As decision points come up in your relationship you consistently end up being the one making no decisions. You end up in a pattern where your partner is habitually “making all the decisions” or “taking all the initiative” while you seem passive and stuck. This creates resentment on both sides of the coin. You’re sick of being bossed around and “controlled” and your partner is sick of “doing all the heavy lifting.”
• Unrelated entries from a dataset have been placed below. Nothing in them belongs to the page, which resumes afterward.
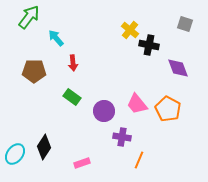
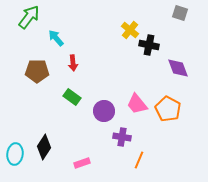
gray square: moved 5 px left, 11 px up
brown pentagon: moved 3 px right
cyan ellipse: rotated 30 degrees counterclockwise
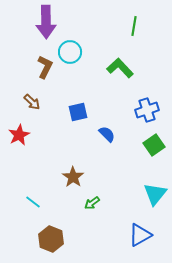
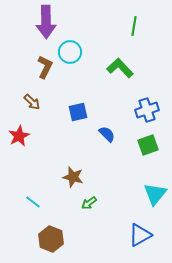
red star: moved 1 px down
green square: moved 6 px left; rotated 15 degrees clockwise
brown star: rotated 20 degrees counterclockwise
green arrow: moved 3 px left
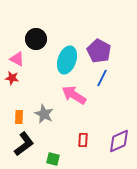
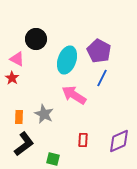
red star: rotated 24 degrees clockwise
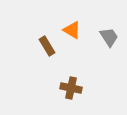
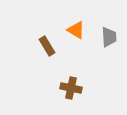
orange triangle: moved 4 px right
gray trapezoid: rotated 30 degrees clockwise
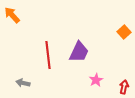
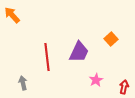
orange square: moved 13 px left, 7 px down
red line: moved 1 px left, 2 px down
gray arrow: rotated 64 degrees clockwise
So, how do you get out of this unhealthy cycle? Based on the research, I’ve come up with this deceptively simple (although not always easy), five–step process to move you from stuck to decided:

  1. Question: Think to yourself: Am I practicing due diligence or am I stuck in analysis paralysis? Due diligence is a good thing. It means you’re checking things out and making sure you understand your options and possible outcomes or consequences. But analysis paralysis sucks. Be real with yourself and think of your options and make a list of up to ten options that are possible in this situation. 
  2. Pick Your Top 3: Now pick the top three choices (if there are only two, then that’s great – the less the better). For each choice, make a pros/cons list (yes, in writing). Take a hard look and see what seems like the best or healthiest option given what you’ve written. 
  3. Choose a Date. Next, you’re going to pick a time and/or exact date, when you’ll make your decision, no matter what. Yes, something better might come along later. Yes, it might be the wrong decision. It doesn’t matter. Just choose. Right or wrong, set a specific time when you’ll make your choice. I highly recommend actually putting this in your schedule on the date/time you selected so you can’t “forget.” I also recommend doing it as early in the day as possible. This is known as “Eat the Frog.” Basically, you’re doing the hardest thing first so it gets done and you don’t have all day to talk yourself out of it. 
  4. Decide. The date is set and now you have to decide what you’re going to do for real! What action(s) are you going to take to put the plan or decision into motion? This is like a muscle. The more you do it, the better and less scary this all gets. It takes practice to feel good about making decisions.
  5. One Action: In reality, until you take action, you haven’t truly made a decision. Now you need to take one step, no matter how small, to manifest this decision. The action needs to take place on the date/time that you identified in Step Three. Be like a Nike ad and “just do it.” Stop thinking and do. 

No matter what, remember that in the end, it’s better to go down (even in flames) with a decision you made than to let your decisions get made for you.